## THE TASK
An exact copy of the entries below is required, with all pictures removed.

Saved entries
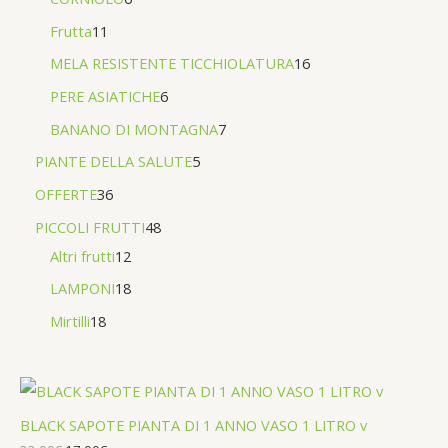
Frutta
11
MELA RESISTENTE TICCHIOLATURA
16
PERE ASIATICHE
6
BANANO DI MONTAGNA
7
PIANTE DELLA SALUTE
5
OFFERTE
36
PICCOLI FRUTTI
48
Altri frutti
12
LAMPONI
18
Mirtilli
18
BLACK SAPOTE PIANTA DI 1 ANNO VASO 1 LITRO v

## RESULT OF THIS TASK
Frutta
11
MELA RESISTENTE TICCHIOLATURA
16
PERE ASIATICHE
6
BANANO DI MONTAGNA
7
PIANTE DELLA SALUTE
5
OFFERTE
36
PICCOLI FRUTTI
48
Altri frutti
12
LAMPONI
18
Mirtilli
18
BLACK SAPOTE PIANTA DI 1 ANNO VASO 1 LITRO v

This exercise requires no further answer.